Monday, July 07, 2008

Minds and Computers

I’ve long ago given up trying to figure out either my mind or the computer. People seem to be comparing them all the time, and I guess I have to agree. Both seem to do whatever they want to do whenever they want to do it, both can deny you access to information you know you have and want and need at any time, and my wanting them to do anything else is like opening the door to a jetliner at 40,000 feet and stepping out without a parachute.

My computer, which I really do work to extremes, will frequently, suddenly, and for absolutely no reason I can see, decide to slow down. I will try to go from one place to another on the net (or even within the computer itself) and the screen I want to leave will just sit there, staring back at me, expressionless but obviously uncomprehending or uncaring—or, as I strongly suspect, a combination of both. Very infrequently, it will simply lock up tighter than a drum, making it impossible for me to do anything at all, other than manually turn the tower off and switch it back on again.

The other day, I clicked on a photo to move it from one part of the page to the other, dragged it halfway to where I wanted it, let my finger off the mouse for an instant, and it disappeared. Vanished, never to be seen again. It did not go back to where it was in the first place, it did not go into my overflowing “Wastebasket”, though that particular feature of my computer is so full of assorted junk I probably wouldn’t be able to find the photo even if it was there. And my mind works exactly the same way: I have an idea that I wish to make use of in another context, and somewhere in between, the idea vanishes, as does, usually, the thought I was trying to relate it to.

Though I must say, in defense of the computer, that were it as completely as unpredictable as my mind, it would be totally unuseable. You’re familiar with those annoying Pop-Up ads that just appear when you’re doing something and you have to take the time and effort to click on the little “x” in the pop-up window to get rid of them? Well, my mind is one continual pop-up window. I’m trying to think of how to describe, let’s say, a piece of furniture (don’t ask me why I might want to be describing a piece of furniture…just go with me here, okay?). The instant I start I think of a chair my mom hat that her cat totally destroyed by peeing in it. Or I am writing a note to a friend telling him/her about something that happened today while I was walking to the grocery store and here comes a pop-up alerting me to the fact that the parking garage behind the store used to be a tennis court when I first lived in Chicago. A fascinating bit of trivia, but having nothing whatever to do with the grocery store or my walking to it today.

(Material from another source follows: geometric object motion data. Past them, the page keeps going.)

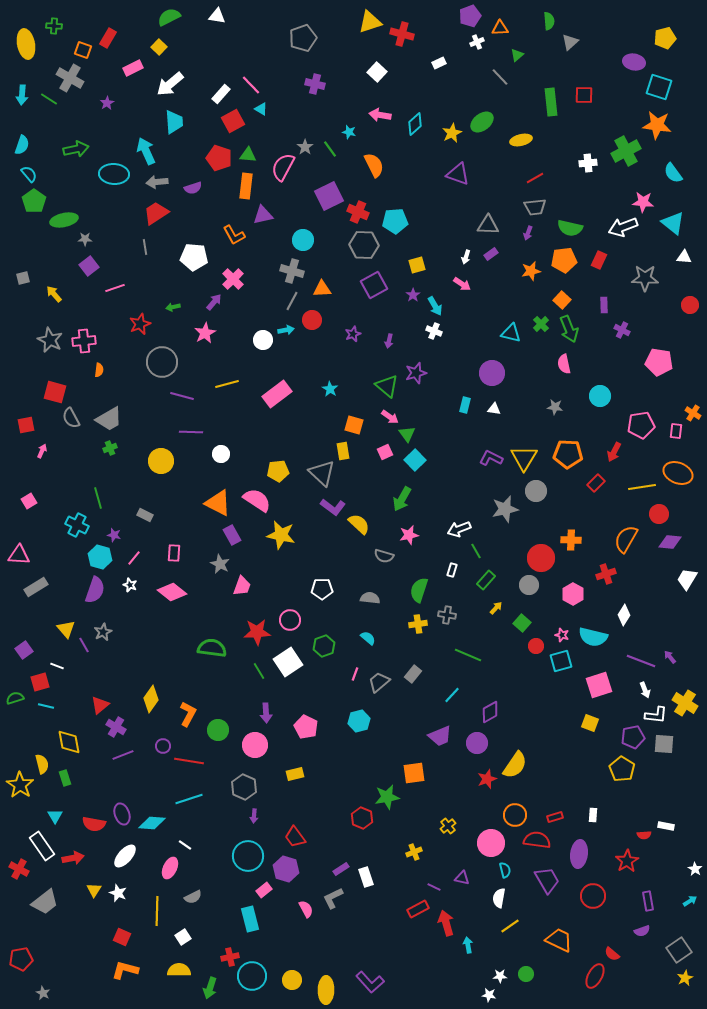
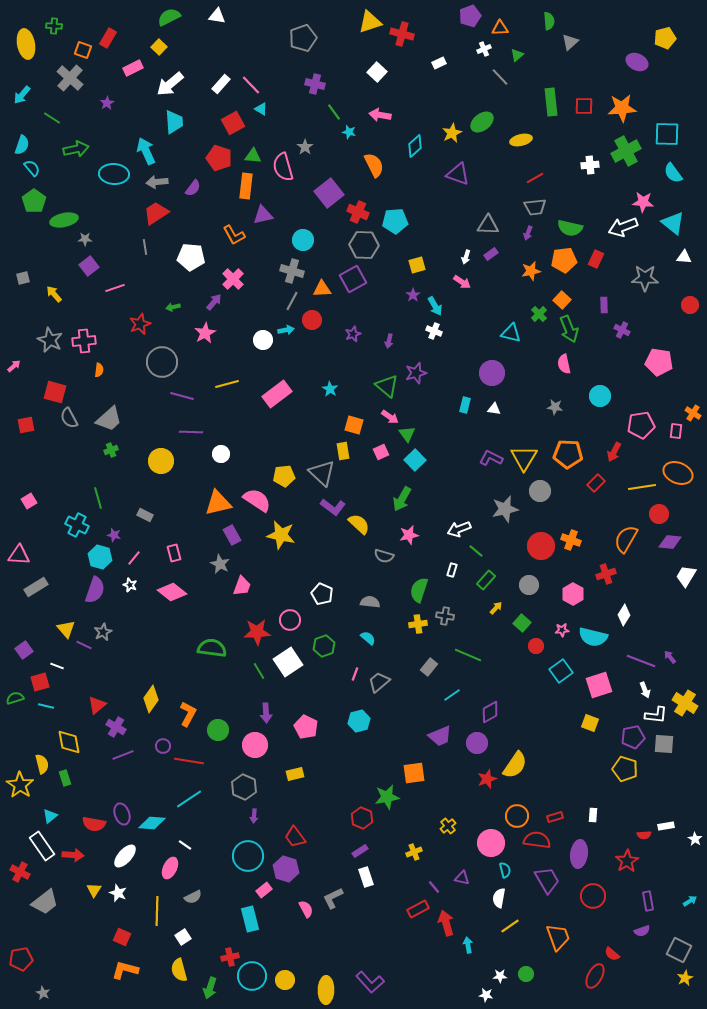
white cross at (477, 42): moved 7 px right, 7 px down
purple ellipse at (634, 62): moved 3 px right; rotated 15 degrees clockwise
gray cross at (70, 78): rotated 12 degrees clockwise
cyan square at (659, 87): moved 8 px right, 47 px down; rotated 16 degrees counterclockwise
white rectangle at (221, 94): moved 10 px up
cyan arrow at (22, 95): rotated 36 degrees clockwise
red square at (584, 95): moved 11 px down
green line at (49, 99): moved 3 px right, 19 px down
red square at (233, 121): moved 2 px down
cyan diamond at (415, 124): moved 22 px down
orange star at (657, 125): moved 35 px left, 17 px up; rotated 12 degrees counterclockwise
green line at (330, 149): moved 4 px right, 37 px up
green triangle at (248, 155): moved 5 px right, 1 px down
white cross at (588, 163): moved 2 px right, 2 px down
pink semicircle at (283, 167): rotated 44 degrees counterclockwise
cyan semicircle at (29, 174): moved 3 px right, 6 px up
purple semicircle at (193, 188): rotated 36 degrees counterclockwise
purple square at (329, 196): moved 3 px up; rotated 12 degrees counterclockwise
white pentagon at (194, 257): moved 3 px left
red rectangle at (599, 260): moved 3 px left, 1 px up
pink arrow at (462, 284): moved 2 px up
purple square at (374, 285): moved 21 px left, 6 px up
green cross at (541, 324): moved 2 px left, 10 px up
gray semicircle at (71, 418): moved 2 px left
gray trapezoid at (109, 419): rotated 12 degrees counterclockwise
green cross at (110, 448): moved 1 px right, 2 px down
pink arrow at (42, 451): moved 28 px left, 85 px up; rotated 24 degrees clockwise
pink square at (385, 452): moved 4 px left
yellow pentagon at (278, 471): moved 6 px right, 5 px down
gray circle at (536, 491): moved 4 px right
orange triangle at (218, 503): rotated 40 degrees counterclockwise
orange cross at (571, 540): rotated 18 degrees clockwise
green line at (476, 551): rotated 21 degrees counterclockwise
pink rectangle at (174, 553): rotated 18 degrees counterclockwise
red circle at (541, 558): moved 12 px up
white trapezoid at (687, 579): moved 1 px left, 3 px up
white pentagon at (322, 589): moved 5 px down; rotated 25 degrees clockwise
gray semicircle at (370, 598): moved 4 px down
gray cross at (447, 615): moved 2 px left, 1 px down
pink star at (562, 635): moved 5 px up; rotated 24 degrees counterclockwise
purple line at (84, 645): rotated 35 degrees counterclockwise
cyan square at (561, 661): moved 10 px down; rotated 20 degrees counterclockwise
gray rectangle at (413, 674): moved 16 px right, 7 px up
cyan line at (452, 695): rotated 12 degrees clockwise
red triangle at (100, 705): moved 3 px left
yellow pentagon at (622, 769): moved 3 px right; rotated 15 degrees counterclockwise
cyan line at (189, 799): rotated 16 degrees counterclockwise
orange circle at (515, 815): moved 2 px right, 1 px down
cyan triangle at (55, 816): moved 5 px left; rotated 21 degrees clockwise
white rectangle at (666, 826): rotated 21 degrees counterclockwise
red arrow at (73, 858): moved 3 px up; rotated 15 degrees clockwise
red cross at (19, 869): moved 1 px right, 3 px down
purple rectangle at (341, 869): moved 19 px right, 18 px up
white star at (695, 869): moved 30 px up
purple line at (434, 887): rotated 24 degrees clockwise
orange trapezoid at (559, 940): moved 1 px left, 3 px up; rotated 44 degrees clockwise
gray square at (679, 950): rotated 30 degrees counterclockwise
yellow semicircle at (179, 970): rotated 105 degrees counterclockwise
yellow circle at (292, 980): moved 7 px left
white star at (489, 995): moved 3 px left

That I am able to fan and swat my way through these swarms of mental pop-ups is, I’m sure, admirable, but it is also infinitely frustrating.

Obviously, the makers of computers had to have designed them using the brain as some sort of model, and increasingly obvious, too, is the fact that more and more people rely more heavily on the computer for things the brain should do for itself. I refer you once again to E.M. Forster’s classic 1909 short (12,000 word) story, “The Machine Stops”, which you can find on Google. (That was a classic example of one of my mental pop-ups, and only goes to prove I am not only not the first person in the world to relate computers and the mind, but I’m 99 years behind E.M. Forster.)

Better late than never, I guess.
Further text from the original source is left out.